EXERCISE AIM
Each line in the data holding "Monday" should be listed.
=====
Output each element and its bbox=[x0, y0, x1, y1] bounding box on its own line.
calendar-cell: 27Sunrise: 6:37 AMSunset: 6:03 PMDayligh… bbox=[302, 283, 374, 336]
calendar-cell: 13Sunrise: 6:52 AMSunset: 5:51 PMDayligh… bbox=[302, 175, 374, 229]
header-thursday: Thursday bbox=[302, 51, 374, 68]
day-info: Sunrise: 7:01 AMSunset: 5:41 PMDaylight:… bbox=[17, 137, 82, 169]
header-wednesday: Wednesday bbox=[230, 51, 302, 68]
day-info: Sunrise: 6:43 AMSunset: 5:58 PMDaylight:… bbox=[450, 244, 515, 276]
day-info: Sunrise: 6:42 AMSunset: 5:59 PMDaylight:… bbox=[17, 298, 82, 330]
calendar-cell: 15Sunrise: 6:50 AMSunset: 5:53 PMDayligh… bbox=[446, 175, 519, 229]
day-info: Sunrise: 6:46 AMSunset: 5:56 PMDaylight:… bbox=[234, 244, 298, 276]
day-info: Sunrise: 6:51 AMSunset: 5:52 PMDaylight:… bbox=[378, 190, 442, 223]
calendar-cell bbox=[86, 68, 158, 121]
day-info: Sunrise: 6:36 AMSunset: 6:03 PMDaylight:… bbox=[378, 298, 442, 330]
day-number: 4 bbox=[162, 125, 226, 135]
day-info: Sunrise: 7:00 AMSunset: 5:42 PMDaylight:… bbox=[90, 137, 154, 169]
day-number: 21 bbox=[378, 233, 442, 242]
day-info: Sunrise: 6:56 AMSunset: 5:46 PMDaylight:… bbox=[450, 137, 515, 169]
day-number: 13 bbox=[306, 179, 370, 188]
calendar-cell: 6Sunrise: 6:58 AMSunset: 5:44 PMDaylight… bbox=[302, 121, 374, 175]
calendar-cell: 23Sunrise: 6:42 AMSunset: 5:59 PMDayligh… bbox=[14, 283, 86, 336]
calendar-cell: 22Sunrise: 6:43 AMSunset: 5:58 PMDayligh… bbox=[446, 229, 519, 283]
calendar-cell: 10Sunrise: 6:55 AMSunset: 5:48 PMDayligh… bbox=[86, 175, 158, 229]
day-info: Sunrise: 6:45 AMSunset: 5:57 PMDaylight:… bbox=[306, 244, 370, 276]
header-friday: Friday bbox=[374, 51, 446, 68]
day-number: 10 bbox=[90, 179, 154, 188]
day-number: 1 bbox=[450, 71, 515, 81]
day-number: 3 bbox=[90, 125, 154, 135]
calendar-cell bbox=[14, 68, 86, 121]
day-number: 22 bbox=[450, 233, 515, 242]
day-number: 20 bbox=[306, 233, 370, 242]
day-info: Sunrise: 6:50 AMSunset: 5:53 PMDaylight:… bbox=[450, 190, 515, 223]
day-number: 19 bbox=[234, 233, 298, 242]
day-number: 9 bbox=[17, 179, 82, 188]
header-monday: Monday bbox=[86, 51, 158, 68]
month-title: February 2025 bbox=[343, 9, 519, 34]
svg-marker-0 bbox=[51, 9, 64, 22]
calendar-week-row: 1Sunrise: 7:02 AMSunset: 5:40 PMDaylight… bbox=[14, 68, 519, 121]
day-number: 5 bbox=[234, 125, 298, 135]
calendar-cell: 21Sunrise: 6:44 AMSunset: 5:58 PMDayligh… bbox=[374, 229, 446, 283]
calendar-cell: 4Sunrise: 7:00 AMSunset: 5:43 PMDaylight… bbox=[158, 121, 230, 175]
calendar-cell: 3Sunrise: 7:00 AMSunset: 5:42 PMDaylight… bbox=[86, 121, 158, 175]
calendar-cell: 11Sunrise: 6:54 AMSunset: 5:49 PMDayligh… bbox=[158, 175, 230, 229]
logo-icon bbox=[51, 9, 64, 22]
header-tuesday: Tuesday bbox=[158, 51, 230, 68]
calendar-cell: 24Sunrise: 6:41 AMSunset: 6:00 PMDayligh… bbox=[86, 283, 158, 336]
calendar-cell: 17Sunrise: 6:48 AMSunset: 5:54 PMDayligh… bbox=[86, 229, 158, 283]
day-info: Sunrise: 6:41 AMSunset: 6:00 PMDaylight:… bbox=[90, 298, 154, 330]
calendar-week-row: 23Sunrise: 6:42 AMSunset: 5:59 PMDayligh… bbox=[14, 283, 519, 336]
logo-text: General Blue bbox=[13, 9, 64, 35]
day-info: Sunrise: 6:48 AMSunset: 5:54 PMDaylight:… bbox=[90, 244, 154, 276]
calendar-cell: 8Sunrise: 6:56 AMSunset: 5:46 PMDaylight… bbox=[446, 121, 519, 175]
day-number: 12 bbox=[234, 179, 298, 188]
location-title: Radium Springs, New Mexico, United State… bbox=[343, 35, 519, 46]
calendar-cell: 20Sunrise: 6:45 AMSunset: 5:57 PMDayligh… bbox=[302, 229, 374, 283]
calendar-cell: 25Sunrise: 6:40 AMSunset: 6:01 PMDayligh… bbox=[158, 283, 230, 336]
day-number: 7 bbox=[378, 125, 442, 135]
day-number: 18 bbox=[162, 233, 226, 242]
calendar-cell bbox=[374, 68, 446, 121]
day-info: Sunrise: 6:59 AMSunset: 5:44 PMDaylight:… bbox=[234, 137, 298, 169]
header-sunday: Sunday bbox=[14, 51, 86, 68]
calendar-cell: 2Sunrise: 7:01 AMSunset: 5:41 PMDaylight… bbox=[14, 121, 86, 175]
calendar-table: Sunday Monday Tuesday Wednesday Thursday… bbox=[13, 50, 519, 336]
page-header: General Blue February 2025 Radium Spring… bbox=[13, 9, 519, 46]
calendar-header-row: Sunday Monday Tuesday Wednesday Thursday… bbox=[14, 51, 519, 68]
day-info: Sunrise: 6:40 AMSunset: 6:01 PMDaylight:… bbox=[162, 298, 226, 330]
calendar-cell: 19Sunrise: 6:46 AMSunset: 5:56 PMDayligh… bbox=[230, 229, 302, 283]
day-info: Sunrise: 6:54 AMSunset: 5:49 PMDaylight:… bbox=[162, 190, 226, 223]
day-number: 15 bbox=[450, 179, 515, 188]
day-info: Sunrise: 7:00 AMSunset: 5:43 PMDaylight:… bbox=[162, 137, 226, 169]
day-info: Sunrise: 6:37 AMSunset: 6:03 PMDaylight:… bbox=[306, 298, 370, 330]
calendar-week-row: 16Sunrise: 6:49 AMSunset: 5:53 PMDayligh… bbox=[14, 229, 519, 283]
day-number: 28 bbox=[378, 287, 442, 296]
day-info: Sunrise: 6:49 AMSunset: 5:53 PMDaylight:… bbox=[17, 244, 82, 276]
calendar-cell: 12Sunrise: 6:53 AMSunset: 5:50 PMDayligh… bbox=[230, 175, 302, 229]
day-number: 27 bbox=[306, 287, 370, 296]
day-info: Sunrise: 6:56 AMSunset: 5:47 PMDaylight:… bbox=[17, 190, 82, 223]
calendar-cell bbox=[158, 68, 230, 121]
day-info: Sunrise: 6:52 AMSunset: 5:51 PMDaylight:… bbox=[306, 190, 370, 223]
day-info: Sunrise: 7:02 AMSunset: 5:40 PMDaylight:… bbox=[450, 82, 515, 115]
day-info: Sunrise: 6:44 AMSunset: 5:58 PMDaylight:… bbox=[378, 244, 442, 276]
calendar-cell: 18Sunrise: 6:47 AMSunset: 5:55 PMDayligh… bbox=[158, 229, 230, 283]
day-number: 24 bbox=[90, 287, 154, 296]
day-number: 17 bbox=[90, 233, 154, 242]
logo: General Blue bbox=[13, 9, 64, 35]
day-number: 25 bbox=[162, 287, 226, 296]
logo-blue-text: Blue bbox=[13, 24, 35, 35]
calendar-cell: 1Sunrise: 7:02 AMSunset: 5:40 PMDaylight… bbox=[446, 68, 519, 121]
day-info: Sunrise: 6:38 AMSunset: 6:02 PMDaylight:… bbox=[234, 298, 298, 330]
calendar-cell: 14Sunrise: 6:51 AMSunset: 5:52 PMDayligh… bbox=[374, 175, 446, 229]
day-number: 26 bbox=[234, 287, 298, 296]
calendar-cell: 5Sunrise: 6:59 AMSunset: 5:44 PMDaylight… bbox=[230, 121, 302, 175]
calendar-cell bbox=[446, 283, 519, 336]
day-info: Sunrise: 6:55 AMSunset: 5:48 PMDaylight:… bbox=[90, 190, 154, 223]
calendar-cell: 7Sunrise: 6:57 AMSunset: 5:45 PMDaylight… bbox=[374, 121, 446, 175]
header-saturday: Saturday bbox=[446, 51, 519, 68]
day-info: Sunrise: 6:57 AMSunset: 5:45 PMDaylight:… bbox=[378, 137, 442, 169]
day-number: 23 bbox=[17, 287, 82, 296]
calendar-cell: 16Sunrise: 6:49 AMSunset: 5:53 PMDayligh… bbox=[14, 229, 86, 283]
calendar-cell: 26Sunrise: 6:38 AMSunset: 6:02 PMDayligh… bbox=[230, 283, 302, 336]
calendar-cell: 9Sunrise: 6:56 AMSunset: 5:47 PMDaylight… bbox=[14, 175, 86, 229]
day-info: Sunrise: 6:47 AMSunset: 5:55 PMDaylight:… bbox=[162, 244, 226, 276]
=====
OUTPUT OF THE TASK
header-monday: Monday bbox=[86, 51, 158, 68]
calendar-table: Sunday Monday Tuesday Wednesday Thursday… bbox=[13, 50, 519, 336]
calendar-header-row: Sunday Monday Tuesday Wednesday Thursday… bbox=[14, 51, 519, 68]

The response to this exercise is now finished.